Year 4 / Book 9: The Pesthouse

9) The Pesthouse by Jim Crace

I remember finding this book somewhere shortly after I’d been prompted to read it by Ronnie Hughes in an exchange under this blog post. That tells me that I”ve been hanging on to the book for more than a year, and it was worth the wait. Crace is a unique writer, able to conjure strange but familiar worlds, to create characters who are familiar yet utterly distant to your current life, and novels that are compelling without conventional plot structures. If you haven’t read any by him, I thoroughly recommend Harvest, Being Dead and Arcadia amongst others.

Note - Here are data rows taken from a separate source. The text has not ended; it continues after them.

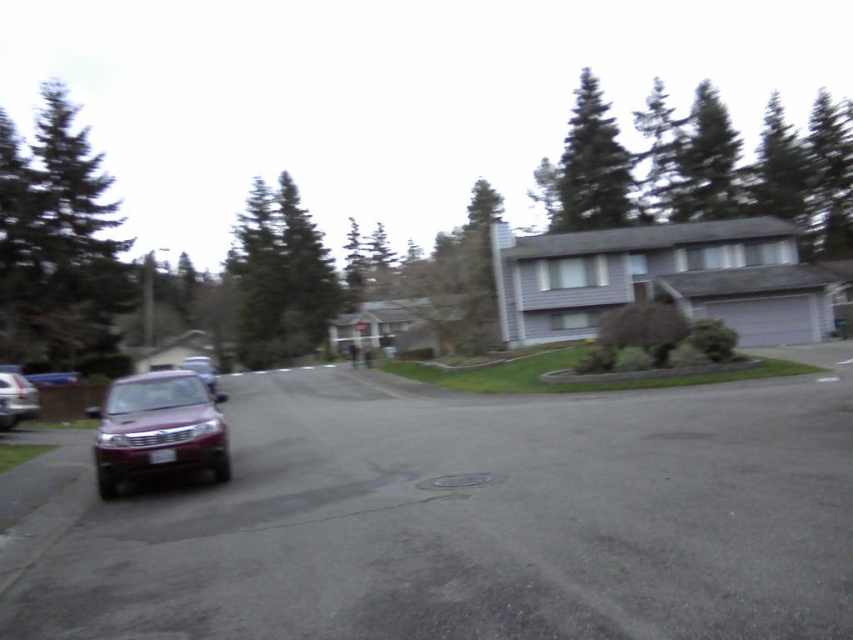 Which is below, green textured pine tree at upper center or satin burgundy suv at center-left?

Positioned lower is satin burgundy suv at center-left.

Does green textured pine tree at upper center have a smaller size compared to satin burgundy suv at center-left?

Incorrect, green textured pine tree at upper center is not smaller in size than satin burgundy suv at center-left.

Is point (627, 202) farther from viewer compared to point (202, 380)?

That is True.

Locate an element on the screen. The width and height of the screenshot is (853, 640). green textured pine tree at upper center is located at coordinates (587, 168).

Does green textured pine tree at upper center have a greater width compared to green textured pine tree at upper right?

Yes, green textured pine tree at upper center is wider than green textured pine tree at upper right.

Who is positioned more to the left, green textured pine tree at upper center or green textured pine tree at upper right?

green textured pine tree at upper right is more to the left.

Which is behind, point (585, 196) or point (712, 218)?

Positioned behind is point (712, 218).

Identify the location of green textured pine tree at upper center. (587, 168).

Between green textured pine tree at upper left and satin burgundy suv at center-left, which one has less height?

Standing shorter between the two is satin burgundy suv at center-left.

Is point (80, 368) farther from viewer compared to point (207, 356)?

No, it is in front of (207, 356).

Does point (90, 196) lie in front of point (200, 356)?

That is True.

Find the location of `green textured pine tree at upper left`. green textured pine tree at upper left is located at coordinates (59, 246). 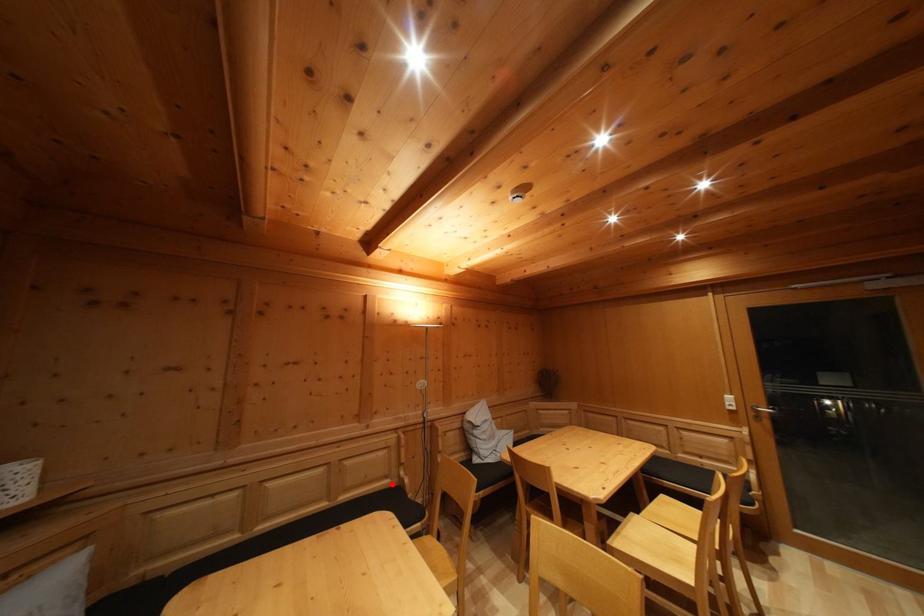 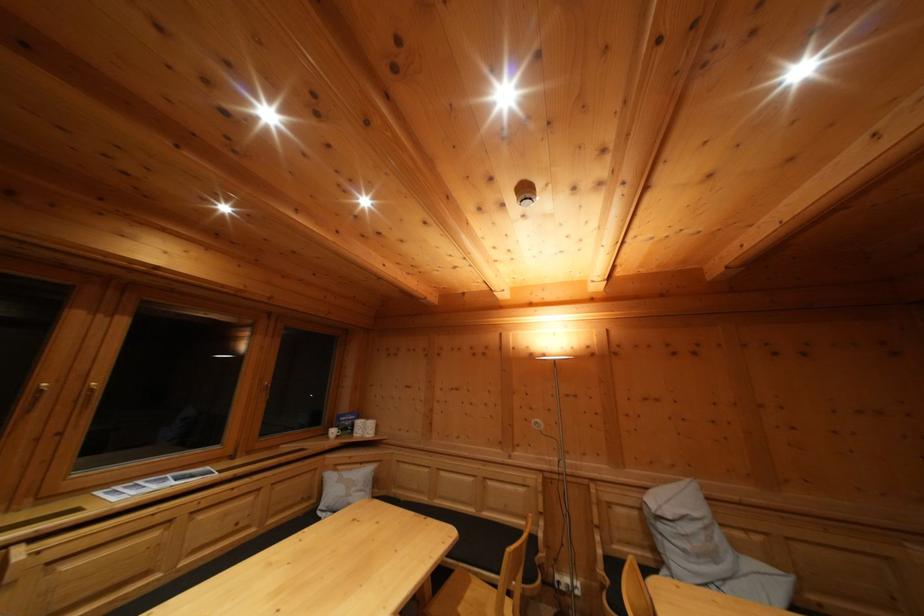 The point at the highlighted location is marked in the first image. Where is the corresponding point in the second image?

(532, 525) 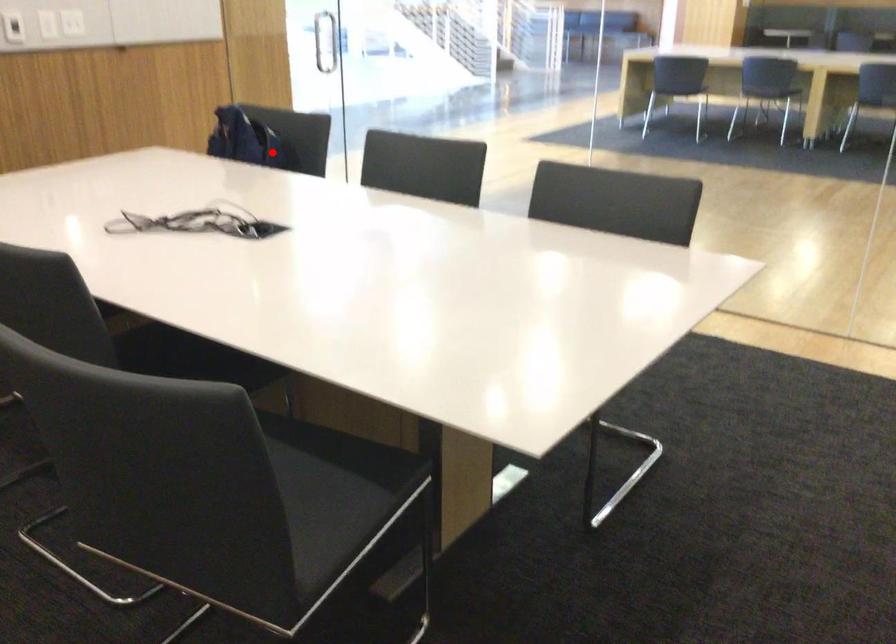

The Pesthouse is the tale of Franklin and Margaret, a young man and woman thrust together by a disaster striking the town they happen to both be in that night. After that apocalyptic event, they strike out like pioneers across a weird old-new America which seems to be falling apart at the seams. There are rustlers rounding up young men, religious groups banning metal, and everyone is trying to escape to some unseen, unknown promised land.

Crace is such a lyrical writer, and there’s much beauty to be found in the sentences in the novel, particularly in the early stages – it’s immensely powerful stuff, and he has a way with words and structure which is difficult to define, but impossible not to admire. I love reading his novels, and this one held me gripped for almost the entire way, only waning slightly in the last 30 to 40 pages.

The story is specific but universal as well: it’s about outcasts, immigrants, the urge to explore, loyalty, family, and what it means to be a nation made up of wanderers. At its heart, though, it is about friendship and a growing love between two people which is profoundly affecting – and you can’t help rooting for them 100% of the way.